───── EXERCISE DATA ─────
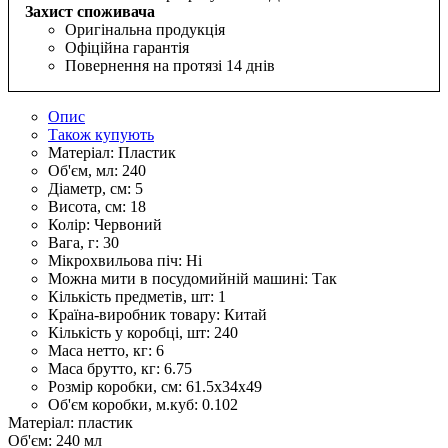
Захист споживача
Оригінальна продукція
Офіційна гарантія
Повернення на протязі 14 днів
Опис
Також купують
Матеріал:
Пластик
Об'єм, мл:
240
Діаметр, см:
5
Висота, см:
18
Колір:
Червоний
Вага, г:
30
Мікрохвильова піч:
Ні
Можна мити в посудомийній машині:
Так
Кількість предметів, шт:
1
Країна-виробник товару:
Китай
Кількість у коробці, шт:
240
Маса нетто, кг:
6
Маса брутто, кг:
6.75
Розмір коробки, см:
61.5х34х49
Об'єм коробки, м.куб:
0.102
Матеріал: пластик
Об'єм: 240 мл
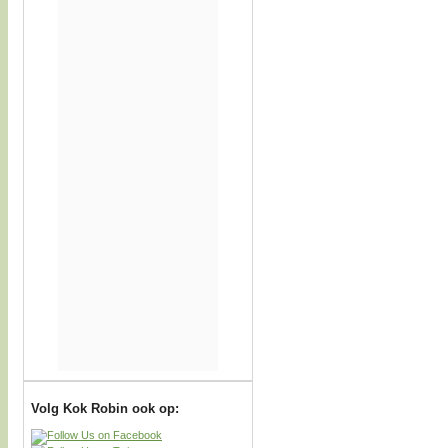
Volg Kok Robin ook op:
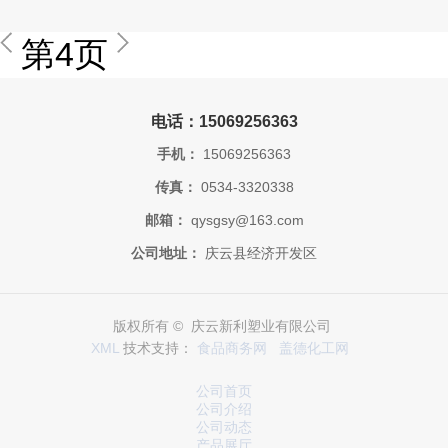
第4页
电话：15069256363
手机：
15069256363
传真：
0534-3320338
邮箱：
qysgsy@163.com
公司地址：
庆云县经济开发区
版权所有 © 庆云新利塑业有限公司
XML
技术支持：
食品商务网
盖德化工网
公司首页
公司介绍
公司动态
产品展厅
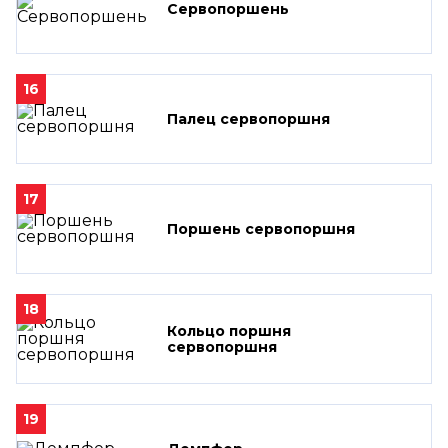
Сервопоршень
16
Палец сервопоршня
17
Поршень сервопоршня
18
Кольцо поршня
сервопоршня
19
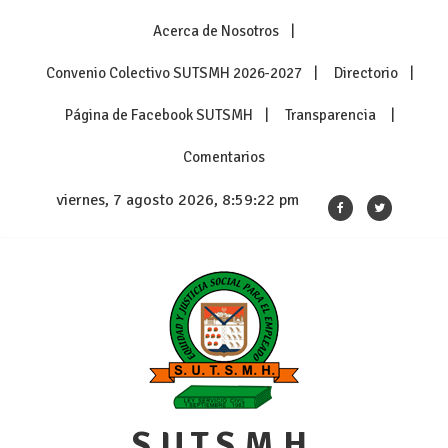
Skip
Acerca de Nosotros
to
content
Convenio Colectivo SUTSMH 2026-2027
Directorio
Página de Facebook SUTSMH
Transparencia
Comentarios
viernes, 7 agosto 2026, 8:59:22 pm
S.U.T.S.M.H.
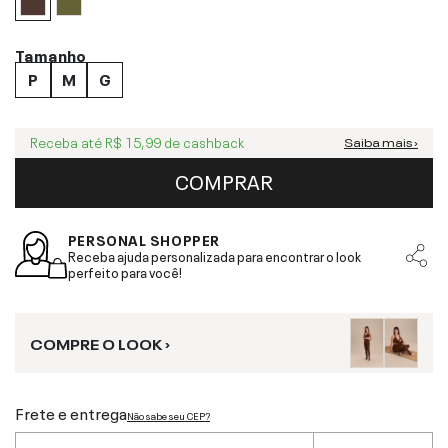
Tamanho
P
M
G
Receba até
R$ 15,99
de cashback
Saiba mais ›
COMPRAR
PERSONAL SHOPPER
Receba ajuda personalizada para encontrar o look
perfeito para você!
COMPRE O LOOK ›
Frete e entrega
Não sabe seu CEP?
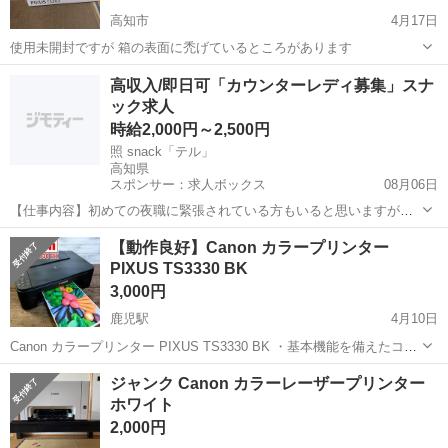
高知市
4月17日
使用未開封ですが 箱の表面に禿げているところがあります
高知
高知市
プリンター
PIXUS
高収入/即日可「カウンターレディ募集」スナ
ック求人
時給2,000円～2,500円
照 snack「テル」
高知県
スポンサー：求人ボックス
08月06日
【仕事内容】初めての夜職に緊張されている方もいると思いますが
「照 snack「テル」」のお仕事は至ってシンプルです! お客様と楽しく
アルバイト・パート
【動作良好】Canon カラープリンター
お喋り お客様のドリンクを作ってご提供 ⇒基本上記の業務だけ もち
PIXUS TS3330 BK
ろんスタッフがイチから丁寧にレ...
3,000円
鹿児駅
4月10日
Canon カラープリンター PIXUS TS3330 BK ・基本機能を備えたコン
パクトなインクジェットプリンター。スマホから多彩なプリントを楽
高知
南国市
鹿児駅
プリンター
Canon
ジャンク Canon カラーレーザープリンター
しめる「おうちでスマホプリ」を搭載している。 ・細かな文字もくっ
ホワイト
きりとにじ...
2,000円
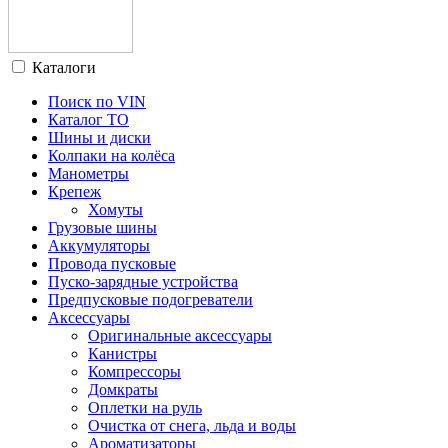
Каталоги
Поиск по VIN
Каталог ТО
Шины и диски
Колпаки на колёса
Манометры
Крепеж
Хомуты
Грузовые шины
Аккумуляторы
Провода пусковые
Пуско-зарядные устройства
Предпусковые подогреватели
Аксессуары
Оригинальные аксессуары
Канистры
Компрессоры
Домкраты
Оплетки на руль
Очистка от снега, льда и воды
Ароматизаторы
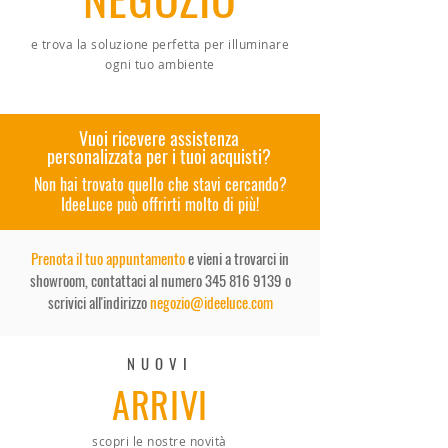
e trova la soluzione perfetta per illuminare
ogni tuo ambiente
Vuoi ricevere assistenza
personalizzata per i tuoi acquisti?
Non hai trovato quello che stavi cercando?
IdeeLuce può offrirti molto di più!
Prenota il tuo appuntamento
e vieni a trovarci in
showroom, contattaci al numero
345 816 9139
o
scrivici all'indirizzo
negozio@ideeluce.com
NUOVI
ARRIVI
scopri le nostre novità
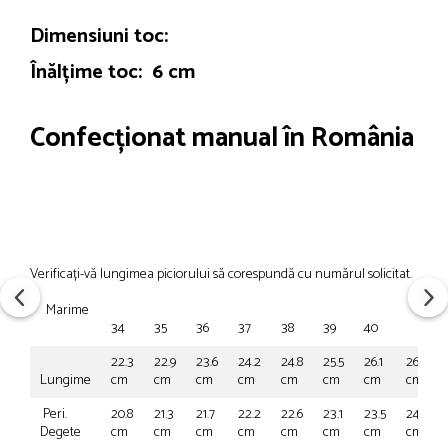
Dimensiuni toc:
Înălțime toc: 6 cm
Confecționat manual în România
Verificați-vă lungimea piciorului să corespundă cu numărul solicitat.
Marime
41
34
35
36
37
38
39
40
22.3
22.9
23.6
24.2
24.8
25.5
26.1
26.8
Lungime
cm
cm
cm
cm
cm
cm
cm
cm
Peri.
20.8
21.3
21.7
22.2
22.6
23.1
23.5
24.0
Degete
cm
cm
cm
cm
cm
cm
cm
cm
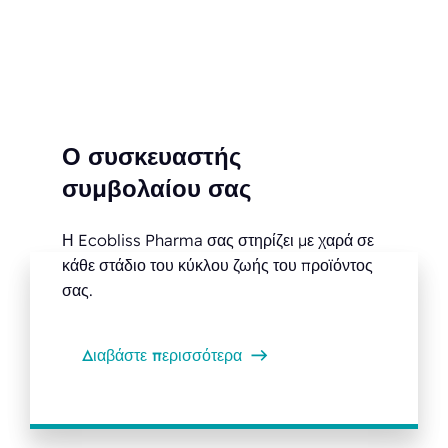
Ο συσκευαστής
συμβολαίου σας
Η Ecobliss Pharma σας στηρίζει με χαρά σε
κάθε στάδιο του κύκλου ζωής του προϊόντος
σας.
Διαβάστε περισσότερα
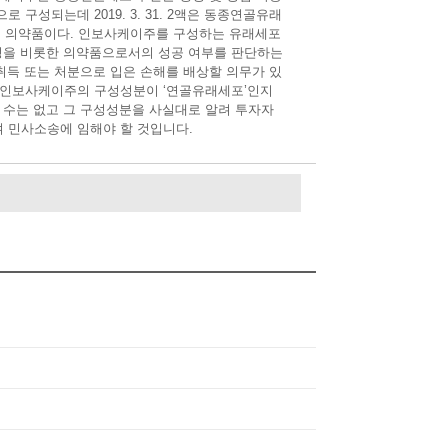
성되는데 2019. 3. 31. 2액은 동종연골유래
로 개발된 의약품이다. 인보사케이주를 구성하는 유래세포
성을 비롯한 의약품으로서의 성공 여부를 판단하는
취득 또는 처분으로 입은 손해를 배상할 의무가 있
 인보사케이주의 구성성분이 ‘연골유래세포’인지
 수는 없고 그 구성성분을 사실대로 알려 투자자
여 민사소송에 임해야 할 것입니다.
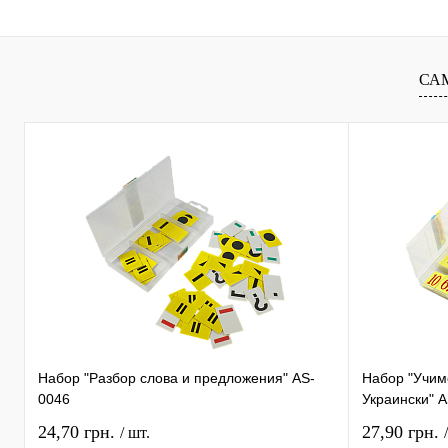
наличии
наличи
СА
Набор "Разбор слова и предложения" AS-
Набор "Учимс
0046
Украински" 
24,70 грн.
27,90 грн.
/ шт.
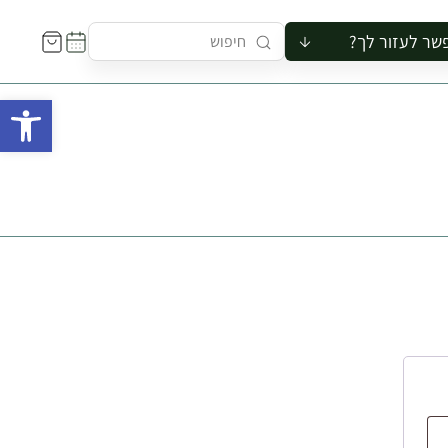
שר לעזור לך?
ור לקבוצה
פתח 
סיור
קורס
ר
רייה
ור בצריף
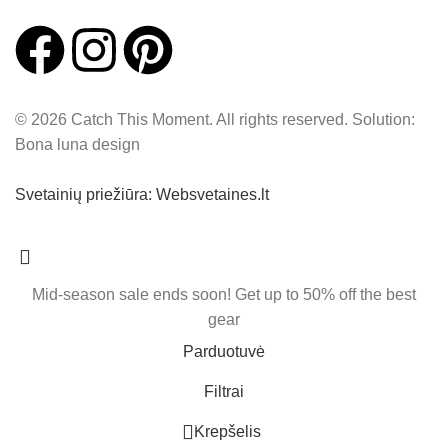
© 2026 Catch This Moment. All rights reserved. Solution:
Bona luna design
Svetainių priežiūra: Websvetaines.lt
Mid-season sale ends soon! Get up to 50% off the best
gear
Parduotuvė
Filtrai
0
Krepšelis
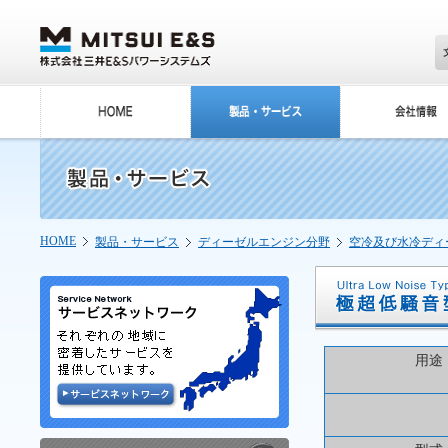
HOME
製品・サービス
ディーゼルエンジン分野
空冷及び水冷ディ
用途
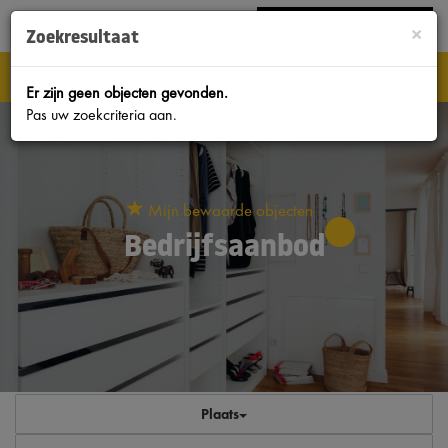
Bel
038-4224333
|
INLOGGEN MOVE.NL
×
Zoekresultaat
Nav
Er zijn geen objecten gevonden.
Pas uw zoekcriteria aan.
Mijn bewaarde objecten
Bedrijfsaanbod
Plaats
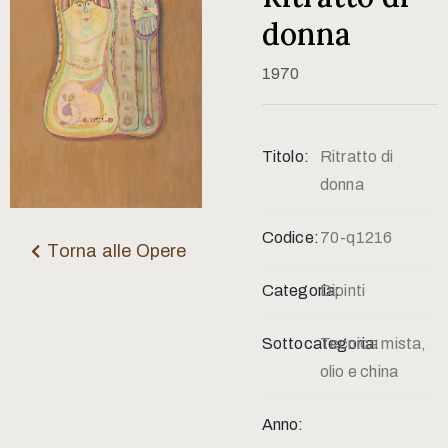
Contatti
donna
1970
Titolo:
Ritratto di
donna
Codice:
70-q1216
Torna alle Opere
Categoria:
Dipinti
Sottocategoria:
Tecnica mista,
olio e china
Anno:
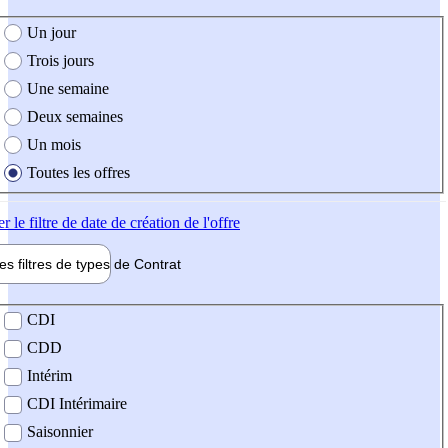
e création de l'offre
Un jour
Trois jours
Une semaine
Deux semaines
Un mois
Toutes les offres
er
le filtre de date de création de l'offre
les filtres de types de
Contrat
de contrat
CDI
CDD
Intérim
CDI Intérimaire
Saisonnier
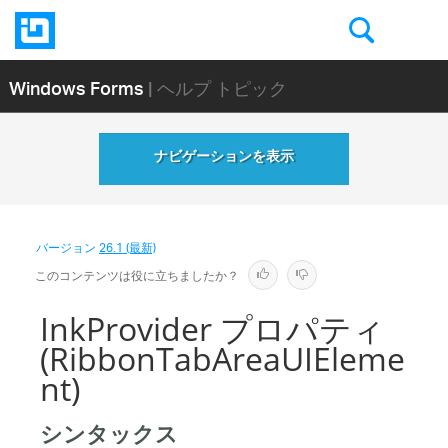
Windows Forms
| ヘルプ トピック
ナビゲーションを表示
バージョン
26.1 (最新)
このコンテンツは役に立ちましたか？
InkProvider プロパティ
(RibbonTabAreaUIEleme
nt)
シンタックス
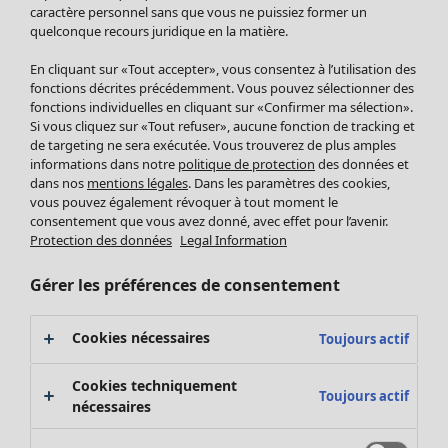
Pantalon
caractère personnel sans que vous ne puissiez former un
quelconque recours juridique en la matière.
Jupes
Manteaux & vestes
En cliquant sur «Tout accepter», vous consentez à l’utilisation des
Leggings et collants
fonctions décrites précédemment. Vous pouvez sélectionner des
Accessoires
fonctions individuelles en cliquant sur «Confirmer ma sélection».
Si vous cliquez sur «Tout refuser», aucune fonction de tracking et
Chaussures
de targeting ne sera exécutée. Vous trouverez de plus amples
Vêtements de bain
Soldes Mobilier
informations dans notre
politique de protection
des données et
Basics
Bonnes affaires déco
dans nos
mentions légales
. Dans les paramètres des cookies,
Décoration
vous pouvez également révoquer à tout moment le
consentement que vous avez donné, avec effet pour l’avenir.
Textiles
Protection des données
Legal Information
Tapis
Éponge
Gérer les préférences de consentement
Cookies nécessaires
Toujours actif
Cookies techniquement
Toujours actif
nécessaires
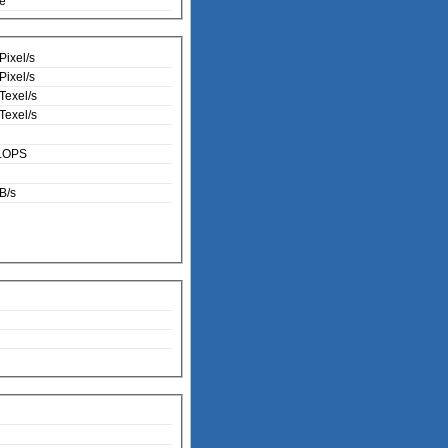
te
Pixel/s
Pixel/s
Texel/s
Texel/s
LOPS
B/s
0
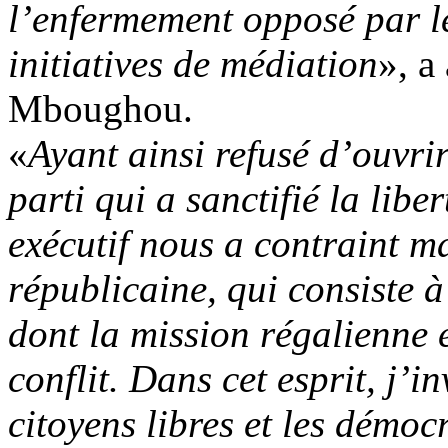
l’enfermement opposé par le 
initiatives de médiation
», a
Mboughou.
«
Ayant ainsi refusé d’ouvrir
parti qui a sanctifié la libe
exécutif nous a contraint ma
républicaine, qui consiste à 
dont la mission régalienne e
conflit. Dans cet esprit, j’in
citoyens libres et les démoc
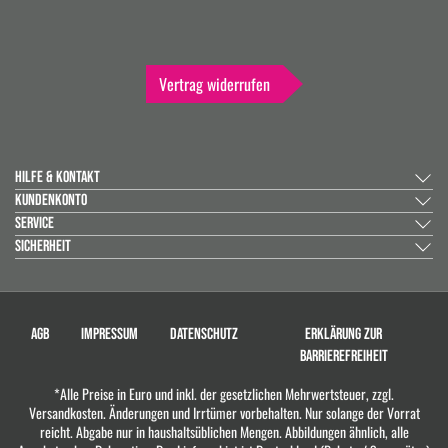
Vertrag widerrufen
HILFE & KONTAKT
KUNDENKONTO
SERVICE
SICHERHEIT
AGB
IMPRESSUM
DATENSCHUTZ
ERKLÄRUNG ZUR
BARRIEREFREIHEIT
*Alle Preise in Euro und inkl. der gesetzlichen Mehrwertsteuer, zzgl.
Versandkosten. Änderungen und Irrtümer vorbehalten. Nur solange der Vorrat
reicht. Abgabe nur in haushaltsüblichen Mengen. Abbildungen ähnlich, alle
─────
Wherever a line in the data above holds the word "Canon", copy that line.

【動作良好】Canon カラープリンター
Canon カラープリンター PIXUS TS3330 BK ・基本機能を備えたコン
Canon
ジャンク Canon カラーレーザープリンター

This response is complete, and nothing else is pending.